That was the intention, yes, but doesn’t seem to be sufficient. I suppose it could happen that a test is updating the repo while it is being fetched into. Which is not covered by this fetchers mutex.
In theory, ref transactions would prevent this, but unfortunately not in the way they are currently implemented in gitoxide (or git.git): what we would need is to acquire a lock (-file) before computing parent. libgit2 allows to do that, but gitoxide employs a CAS strategy which will require (potentially expensive) retries. /cc @Byron
I’m not sure yet, maybe the best approach is to just lock the entire namespace for writes via the filesystem.
not in the way they are currently implemented in gitoxide
Maybe I’m wrong about this actually. We can prepare a transaction, knowing the previous tip, which will acquire the lock file until either dropped or committed.
Thanks for looping me in, it's amazing that races around reference updates are manifesting in tests - it's a helpful problem to have here (rather than in production).
We can prepare a transaction, knowing the previous tip, which will acquire the lock file until either dropped or committed.
The current implementation of Transaction::prepare(…)
needs the reference edits to be spelled out already while time passes between reading the parent
and producing the new commit which is then the new target for the reference in the desired update. This is the time when the tip of the branch can be moved.
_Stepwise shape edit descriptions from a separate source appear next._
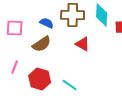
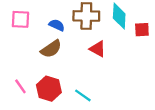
pink square: (15, 28) -> (20, 19), moved
pink line: (15, 67) -> (20, 86), moved, turned -56

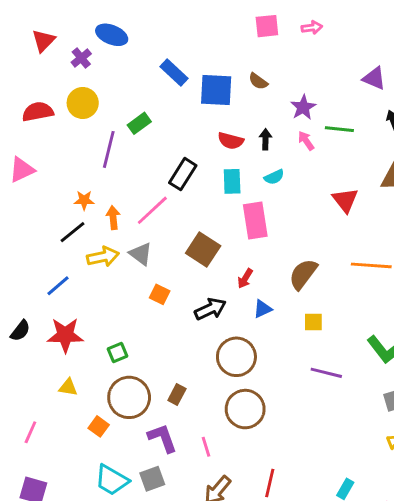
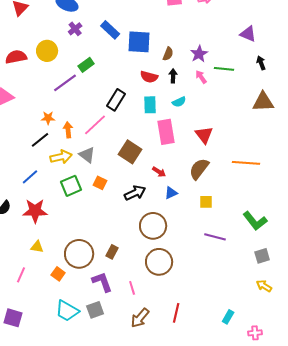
purple cross: (81, 58) -> (75, 29), moved
brown semicircle: (258, 81) -> (168, 54), moved, turned -104
purple line: (109, 149) -> (65, 83), turned 40
red triangle: (345, 200) -> (204, 135), moved
red arrow: (245, 278) -> (159, 172), turned -88
green square: (117, 352) -> (71, 186), moved, size x1.5
pink line: (30, 432) -> (21, 275), moved

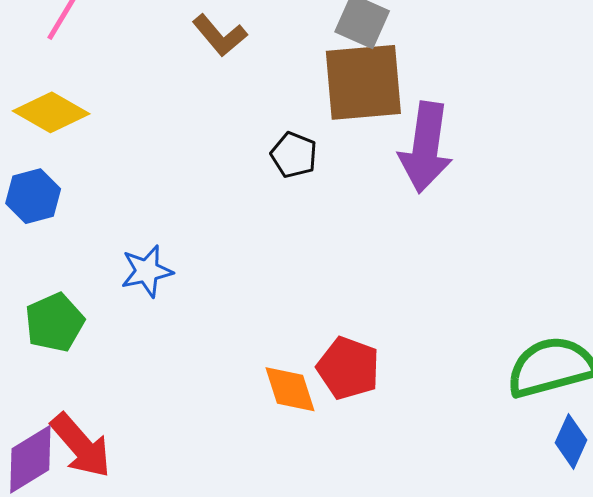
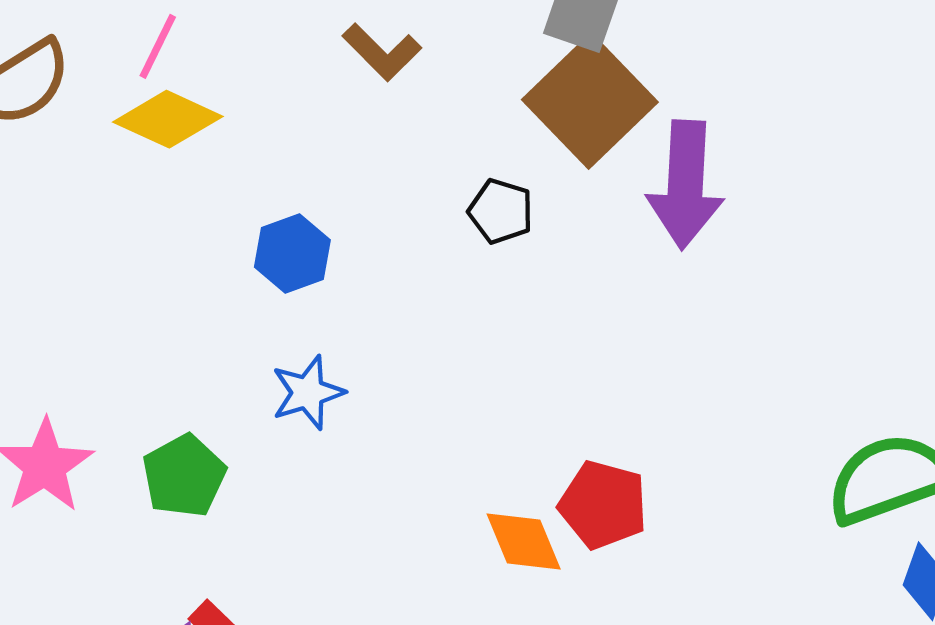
brown square: (363, 82) -> (590, 101), turned -34
yellow diamond: (51, 112) -> (168, 119), moved
blue hexagon: (33, 196) -> (292, 254), moved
One could indeed use a 'bogus' transaction to hold a lock while one is reading the tip, and when the new commit is ready, that transaction could 'quickly' be dropped to make space for a new one. That way one would probably make it much less likely for the race condition to show, even though it's present between dropping the bogus transaction and preparing the real one.
Currently in gitoxide
…
let mut transaction = repo.refs.transaction().prepare(RefEdit { name: branch, new_target: None, … })?;
let parent = branch.peel_to_commit()?
let commit = Commit::new(parent, …)?;
drop(transaction);
// here is where there is still a race
repo.refs.transaction().prepare(RefEdit { name: branch, new_target: Some(commit), … })?.commit()?;
But what if one could 'update' the existing 'bogus' transaction with new RefEdit
s without dropping the locks? Here is an example.
let mut transaction = repo.refs.transaction().prepare(RefEdit { name: branch, new_target: None, … })?;
let parent = branch.peel_to_commit()?
let commit = Commit::new(parent, …)?;
// This keeps the existing locks of the union of the existing ref-edits and the new ones, while using the new ref-edits
transaction.replace(RefEdit { name: branch, new_target: Some(commit), … })?;
transaction.commit()?;
I could imagine a call-back based API for the same thing, but would prefer the replace()
API for its ease of use on the callers side.
What do you think?
Thanks @Byron
The ability to replace an edit would indeed be helpful. Potentially also to remove it from the tx, so as to be able to reject non-fast-forwards without failing the entire tx, but that's another scenario.
The thing is that the update as linked to above is indeed atomic: because the
parent is no longer the one we've seen, the implicit ref update fails. Now the
question is what to do: the caller could just retry. But that requires to read
the parent repeatedly. It could also retry just acquiring the lock (as git-ref
resp. git-lock
offers), which is potentially cheaper. Obviously we don't
want to retry indefinitely -- but that's okay, because in this case we would
converge to the desired state by just calling update
repeatedly. We would just
need to make sure we don't drop the last update
, ie. as long as there is one
waiter, new waiters could just give up immediately.
I guess... concurrency is hard?
The ability to replace an edit would indeed be helpful. Potentially also to remove it from the tx, so as to be able to reject non-fast-forwards without failing the entire tx, but that's another scenario.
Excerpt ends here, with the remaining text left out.